Assignment —
Restate all the entries exactly as they appear, apart from the pictures.

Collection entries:
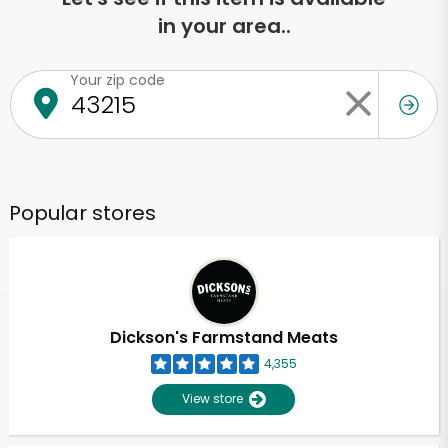
in your area..
Your zip code
Popular stores
Dickson's Farmstand Meats
4,355
View store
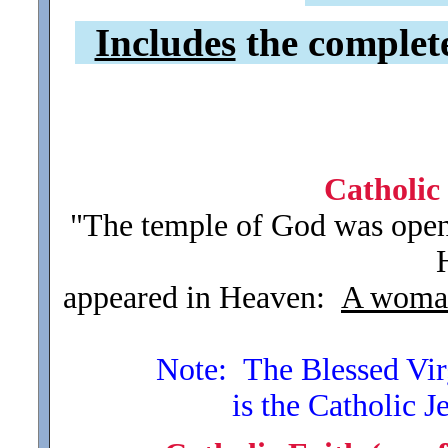
Includes
the complete 
Catholic
"The temple of God was open
appeared in Heaven:
A woma
Note: The Blessed Virgi
is the Catholic J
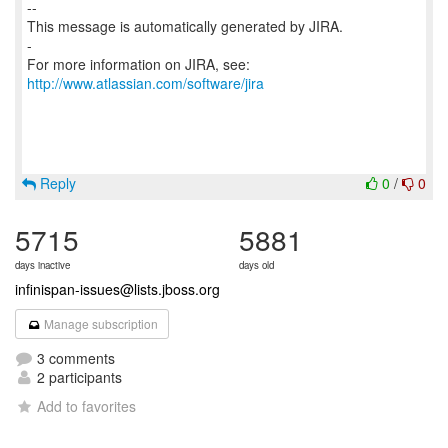
--
This message is automatically generated by JIRA.
-
For more information on JIRA, see:
http://www.atlassian.com/software/jira
Reply
0
/
0
5715
5881
days inactive
days old
infinispan-issues@lists.jboss.org
Manage subscription
3 comments
2 participants
Add to favorites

Finished task —
in your area..
Your zip code
Popular stores
Dickson's Farmstand Meats
4,355
View store
Includes
the complete 
Catholic
"The temple of God was open
appeared in Heaven:
A woma
Note: The Blessed Virgi
is the Catholic J
--
This message is automatically generated by JIRA.
-
For more information on JIRA, see:
http://www.atlassian.com/software/jira
Reply
0
/
0
5715
5881
days inactive
days old
infinispan-issues@lists.jboss.org
Manage subscription
3 comments
2 participants
Add to favorites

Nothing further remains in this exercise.